I just finished evaluating an excellent piece of software for Windows / Linux hybrid shops: Centrify Corporation’s DirectControl Suite. This is a fantastically well executed integration suite which allows administrators to bring their GNU/Linux and Unix boxes into the Windows ActiveDirectory domain. This brings centralized control of UID/GID (like NIS), the mutual authentication of Kerberos, and centralized Group Policy control to Linux/Unix.

First off, I’d like to mention that the software installs first on a Windows “console” system.
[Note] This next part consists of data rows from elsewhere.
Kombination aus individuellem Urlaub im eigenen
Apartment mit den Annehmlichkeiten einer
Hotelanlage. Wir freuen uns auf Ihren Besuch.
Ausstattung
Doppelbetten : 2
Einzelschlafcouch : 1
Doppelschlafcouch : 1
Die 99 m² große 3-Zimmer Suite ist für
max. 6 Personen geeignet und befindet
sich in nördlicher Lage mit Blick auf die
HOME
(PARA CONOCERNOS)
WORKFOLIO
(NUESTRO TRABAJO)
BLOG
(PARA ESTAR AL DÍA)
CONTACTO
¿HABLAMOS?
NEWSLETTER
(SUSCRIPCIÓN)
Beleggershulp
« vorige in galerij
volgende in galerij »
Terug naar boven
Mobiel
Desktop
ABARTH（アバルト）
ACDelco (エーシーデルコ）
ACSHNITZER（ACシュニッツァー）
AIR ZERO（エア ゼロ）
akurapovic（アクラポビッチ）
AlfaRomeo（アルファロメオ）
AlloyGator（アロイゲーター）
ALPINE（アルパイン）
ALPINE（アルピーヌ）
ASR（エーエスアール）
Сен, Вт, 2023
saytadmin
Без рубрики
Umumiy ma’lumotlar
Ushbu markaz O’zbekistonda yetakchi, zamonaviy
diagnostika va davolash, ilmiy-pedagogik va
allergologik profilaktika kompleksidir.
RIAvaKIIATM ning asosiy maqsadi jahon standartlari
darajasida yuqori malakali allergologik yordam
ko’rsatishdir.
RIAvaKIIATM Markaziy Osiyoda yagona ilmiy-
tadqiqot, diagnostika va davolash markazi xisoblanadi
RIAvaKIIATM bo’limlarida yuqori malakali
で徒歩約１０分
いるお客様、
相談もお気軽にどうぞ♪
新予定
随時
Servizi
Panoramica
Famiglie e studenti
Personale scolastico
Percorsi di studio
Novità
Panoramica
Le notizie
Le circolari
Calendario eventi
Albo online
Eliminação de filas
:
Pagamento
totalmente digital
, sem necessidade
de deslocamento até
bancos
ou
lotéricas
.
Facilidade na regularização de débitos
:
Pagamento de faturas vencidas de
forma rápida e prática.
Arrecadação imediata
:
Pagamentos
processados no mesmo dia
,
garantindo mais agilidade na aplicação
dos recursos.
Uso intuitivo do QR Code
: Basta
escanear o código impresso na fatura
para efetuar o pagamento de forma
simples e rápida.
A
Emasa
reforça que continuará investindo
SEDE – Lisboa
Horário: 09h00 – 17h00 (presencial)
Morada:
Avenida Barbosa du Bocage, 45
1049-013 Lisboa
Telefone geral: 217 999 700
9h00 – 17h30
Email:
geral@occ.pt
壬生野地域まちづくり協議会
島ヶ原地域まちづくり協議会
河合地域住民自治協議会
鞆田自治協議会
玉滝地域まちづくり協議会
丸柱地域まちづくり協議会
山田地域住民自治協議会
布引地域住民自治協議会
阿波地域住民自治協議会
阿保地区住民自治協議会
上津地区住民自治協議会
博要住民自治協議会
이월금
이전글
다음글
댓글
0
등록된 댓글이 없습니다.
That install has the option of extending the schema, but it is not required (the extensions allows administrators to use the Centrify Profile tab for users and computers without installing the Centrify Console locally).  All required pieces work with the standard out-of-the-box Windows 2003 AD schema.  Although the view extensions are well worth it, if you can get them approved by your AD administrative team.
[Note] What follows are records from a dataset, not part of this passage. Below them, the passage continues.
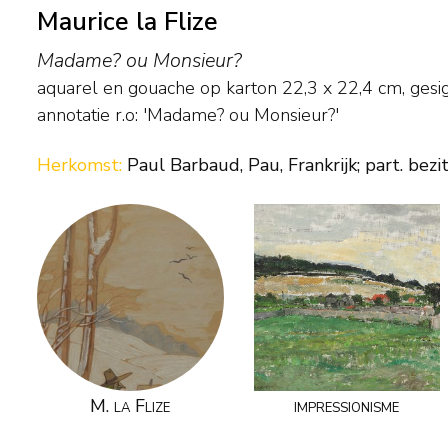
Maurice la Flize
Madame? ou Monsieur?
aquarel en gouache op karton
22,3
x
22,4
cm, gesi
annotatie r.o: 'Madame? ou Monsieur?'
Herkomst:
Paul Barbaud, Pau, Frankrijk; part. bezit
M. la Flize
impressionisme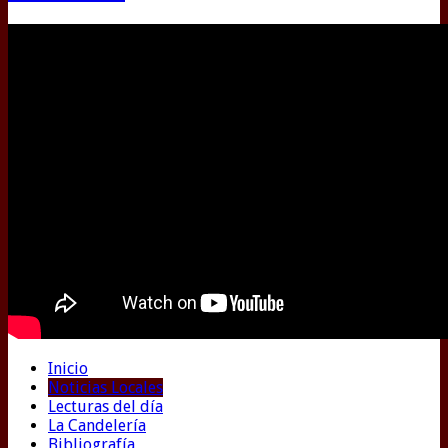
Inicio
Noticias Locales
Lecturas del día
La Candelería
Bibliografía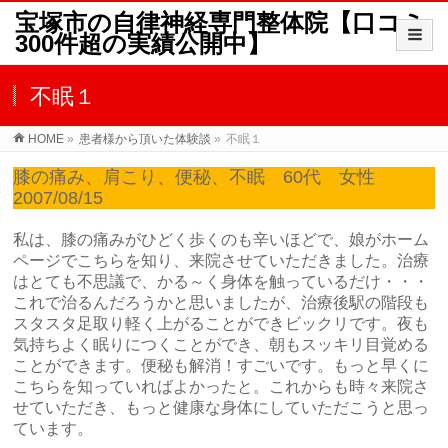
宝塚市の自律神経専門整体院【口コミ
300件超の実績公開中】
不眠１
HOME
»
患者様から頂いた体験談
»
不眠１
膝の痛み、肩こり、便秘、不眠 60代 女性
2007/08/15
私は、膝の痛みがひどく歩くのも辛いほどで、娘がホーム
ページでこちらを知り、来院させていただきました。治療
はとても不思議で、かる～く身体を触っているだけ・・・
これで治るんだろうかと思いましたが、治療後駅の階段も
スタスタ足取り軽く上がることができビックリです。夜も
気持ちよく眠りにつくことができ、朝もスッキリ目覚める
ことができます。便秘も解消！すごいです。もっと早くに
こちらを知っていればよかったと。これからも時々来院さ
せていただき、もっと健康な身体にしていただこうと思っ
ています。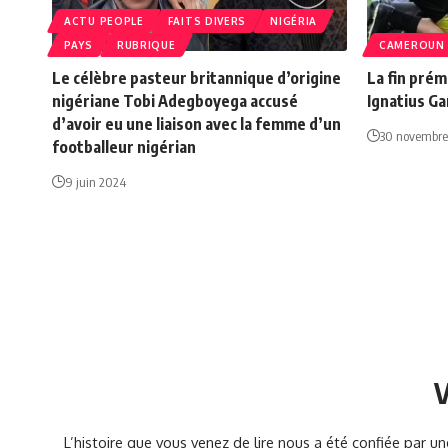
ACTU PEOPLE
FAITS DIVERS
NIGÉRIA
PAYS
RUBRIQUE
CAMEROUN
Le célèbre pasteur britannique d’origine
La fin prém
nigériane Tobi Adegboyega accusé
Ignatius Ga
d’avoir eu une liaison avec la femme d’un
30 novembre
footballeur nigérian
9 juin 2024
V
L’histoire que vous venez de lire nous a été confiée par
I installed this on a Debian Etch system and a Red Hat Enterprise Linux 4 box.  They ship RPM and DEB installers, so installation is a snap, and shows up in your package manager.  Restarting the systems was not required, but a few systems may not pick up the new PAM settings without at least a reload (OpenSSH did fine).

One of the best parts of this software, however, is in their updated version of OpenSSH to support Windows Kerberos tickets for authentication of users.  Single-signon to any Linux box from Linux or Windows (customized Putty for the same reason) without having to copy RSA keys across your network every time you build a box.  Now my Oracle admins can log into the 10g databases seamlessly (yes, they support Oracle authenticating through AD as well).
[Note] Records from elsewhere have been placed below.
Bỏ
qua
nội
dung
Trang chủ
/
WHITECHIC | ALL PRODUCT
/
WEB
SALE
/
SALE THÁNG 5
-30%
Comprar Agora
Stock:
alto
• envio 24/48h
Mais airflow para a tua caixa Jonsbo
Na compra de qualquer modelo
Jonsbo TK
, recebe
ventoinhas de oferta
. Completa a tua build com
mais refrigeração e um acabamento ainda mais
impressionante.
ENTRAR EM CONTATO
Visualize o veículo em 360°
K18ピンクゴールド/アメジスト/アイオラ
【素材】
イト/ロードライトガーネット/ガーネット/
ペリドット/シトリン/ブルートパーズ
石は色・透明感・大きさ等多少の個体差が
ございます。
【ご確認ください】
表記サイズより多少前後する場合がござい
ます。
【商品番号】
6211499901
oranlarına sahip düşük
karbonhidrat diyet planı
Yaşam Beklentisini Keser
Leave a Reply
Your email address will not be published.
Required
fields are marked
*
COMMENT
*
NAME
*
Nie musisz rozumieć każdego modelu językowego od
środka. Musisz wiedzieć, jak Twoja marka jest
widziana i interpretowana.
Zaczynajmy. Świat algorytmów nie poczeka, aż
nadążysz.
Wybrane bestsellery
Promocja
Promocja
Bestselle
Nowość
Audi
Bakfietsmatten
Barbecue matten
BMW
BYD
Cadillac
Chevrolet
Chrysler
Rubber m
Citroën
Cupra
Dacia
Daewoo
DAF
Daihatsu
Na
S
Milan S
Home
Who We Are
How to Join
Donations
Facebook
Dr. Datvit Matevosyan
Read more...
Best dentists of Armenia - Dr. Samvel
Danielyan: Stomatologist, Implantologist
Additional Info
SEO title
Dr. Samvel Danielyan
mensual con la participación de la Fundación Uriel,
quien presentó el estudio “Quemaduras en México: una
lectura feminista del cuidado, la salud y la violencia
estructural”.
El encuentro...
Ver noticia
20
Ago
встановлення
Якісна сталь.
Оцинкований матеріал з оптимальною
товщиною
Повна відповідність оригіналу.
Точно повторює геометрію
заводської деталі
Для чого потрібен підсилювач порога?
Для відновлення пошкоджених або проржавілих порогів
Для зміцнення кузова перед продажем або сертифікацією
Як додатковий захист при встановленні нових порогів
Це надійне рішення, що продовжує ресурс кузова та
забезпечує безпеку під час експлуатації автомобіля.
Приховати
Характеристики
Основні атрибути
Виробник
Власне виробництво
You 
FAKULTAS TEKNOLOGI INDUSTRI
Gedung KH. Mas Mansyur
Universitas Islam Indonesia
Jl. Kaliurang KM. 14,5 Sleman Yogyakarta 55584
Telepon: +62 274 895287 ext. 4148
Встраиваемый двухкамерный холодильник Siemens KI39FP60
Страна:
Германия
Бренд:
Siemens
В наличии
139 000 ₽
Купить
Of course, no solution that integrates into AD would be complete without support for Group Policy.  As a huge user of Group Policy (I have 8 GPOs on my home domain), this is key for me.  The thing that makes it so spectacular, is that they just install new ADM files to your console system.  That’s it – no new trees needed, just new ADM files with settings specific to Linux like “SuDoers entries” and “SSH settings”.  Just like GPO on Windows, they’re applied every 90+-30 minutes, and when you remove the system from the policy, the settings get pulled.  For the Sudoers settings, they are appended to the end of the existing file.  Also, many of your security settings for Windows boxes are read directly by the Centrify systems as well, including password expiration notices, lockout policy handling, etc.

There are so many other little features that show how well thought-out the system is.  The client can be configured to cache logons similar to Windows, so you can control your Linux laptops, and still enable the users to log in when they’re on the road. There are several scripts and other tools to help “suck” the users out of /etc/passwd and NIS into AD, to help keep your UIDs in check if you’re installing the client into existing servers.

And that’s just the operating system.  JBoss, WebSphere, Apache and other applications and middleware can be AD-enabled, and anything that uses PAM is automatically AD-enabled, giving you the ability to set up true single sign-on everywhere in your network, if you so choose.

Needless to say, we purchased it, and I’ll be integrating this into all my deployments from this point forward.